Rosie Sherry: I’m not really an expert on storytelling; I can say that to help communities grow we need to share our stories in ethical and open ways. To be able to do this we need to exist in an environment where people feel safe to do so.

It is easy to forget that everyone is at a different stage of their life. I don’t think much about publishing an article. For others, it is such a massive deal. We all need to appreciate this.

There are two main things that I think are important in relation to communities and storytelling:

  • We all have important stories to share - many of us think we don’t, but we do. We just need to get better at telling them.
  • We should be supporting each other in the stories we tell - instead of trying to find the negatives or failures in them, we should seek out the positivities. We should lift testers up, build their confidence and help them become better versions of who they are.

InfoQ: You mentioned that it can be hard to create something that can be shared. What can people do to make it easier for themselves?

Sherry: Testers should start by making things. It’s all about practicing and evolving. They can start real slow. Tweeting something can be considered as making something. Then building upon that. Develop your voice. Start to understand who you are and what you want to represent. Try writing an article. Perhaps then start a website. Further down the line maybe consider creating a product or business.

I personally take inspiration from many different places. I look beyond the testing and tech world for inspiration and see if they are relevant to the testing world we live in.

Creating things is of immense value. Personally and to the community around us. We can learn actively by creating things, we can learn in real time. Then we can adapt as we see fit.

Making things is hard and I believe that testers will develop empathy and understand if they can create a habit of making things themselves. There is no magic solution to making something successful or shareable. We need to learn to improve our craft and what it takes to get others interested in what we are doing.

InfoQ: If testers want to share their experiences and learn from other testers, where can they go?

Sherry: I feel testers should be contributing more to the technology communities that exist out there. I often feel like we exist in our own little bubble, participating in niche communities, yet not showing people in the tech world that we exist.

I’d recommend that people get on the following to start reading and contributing:

  • Reddit: various channels, including software testing, quality assurance, programming. Also, just find a niche relevant to you to start talking and sharing about testing related issues.
  • Medium: this platform is becoming more popular. Write on it. Or find people who are writing on it. Get involved. Comment. Contribute.
  • Quora: there are people on Quora asking questions about software testing. Many of them don’t have good answers to them. This is an opportunity to us as testers. Get on there. Ask questions, answer questions!
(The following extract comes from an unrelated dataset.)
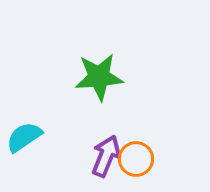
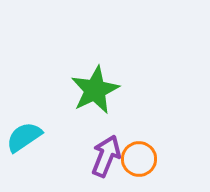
green star: moved 4 px left, 13 px down; rotated 21 degrees counterclockwise
orange circle: moved 3 px right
In addition to the above, I admit, I generally have a big bias to the work I do. In my opinion there are not enough people doing positive things for the software testing world. I wish more people would step up. I’m biased and I recommend people check out the Ministry of Testing. There is The Dojo (full of articles, videos, 30 day challenges, podcasts and more), a Ministry of Testing slack, a generic testing community slack and even a forum. On top of this we work locally with testers to bring you events in many locations. This all happens by us working closely with many testers in a collaborative way to try to make things happen. I hope to see you there!